Kazan entendit sa plainte, mais ne se retourna pas. L’autre appel était le plus fort. Les quatre huskies avaient sur lui une assez forte avance et il tentait, en une course folle, de les rattraper.

Puis il se calma un peu, prit le trot et bientôt s’arrêta. A moins d’un mille devant lui, il pouvait voir les flammes des grands feux qui empourpraient les ténèbres et se reflétaient dans le ciel. Il regarda derrière lui, comme s’il espérait que Louve Grise allait apparaître. Après avoir attendu quelques minutes, il se remit en route.

Il ne tarda pas à rencontrer une piste nettement tracée. C’était celle où l’un des quatre caribous, qui étaient en train de rôtir, avait été traîné, quelques jours auparavant. Il la suivit et gagna les arbres qui bordaient la vaste clairière où s’élevait la Factorerie.

La lueur des flammes était maintenant dans ses yeux. Devant lui, la Grande Ronde se déroulait échevelée.

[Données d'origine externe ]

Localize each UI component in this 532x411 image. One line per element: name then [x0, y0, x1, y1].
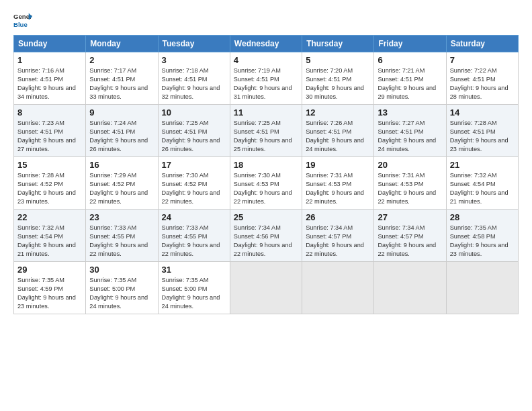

On aurait pu se croire dans une maison de fous. Le vacarme était réellement satanique. Le chant en basse-taille des hommes, la voix plus perçante des femmes et des enfants, les trépignements et les éclats de rire de tous, le tout accompagné par les aboiements déchaînés d’une centaine de chiens. Kazan en avait les oreilles abasourdies. Mais il brûlait d’envie de se joindre au démoniaque concert. Caché dans l’ombre d’un sapin, il refrénait encore son élan, les narines dilatées vers le merveilleux arome des caribous qui achevaient de rôtir. L’instinct de prudence du loup, que lui avait inculqué Louve Grise, livrait en lui un dernier combat.

Tout à coup la ronde s’arrêta, le chant se tut. Les hommes, à l’aide de longs pieux, décrochèrent des broches qui les portaient les énormes corps des caribous, qu’ils déposèrent, tout ruisselants de graisse, sur le sol.

Ce fut alors une ruée générale et joyeuse de tous les convives, qui avaient mis au clair leurs coutelas ou leurs couteaux. Et, derrière ce cercle, suivit celui des chiens, en une masse jappante et grognante. Kazan, cette fois, n’y tint plus. Abandonnant son sapin, il se précipita dans la clairière.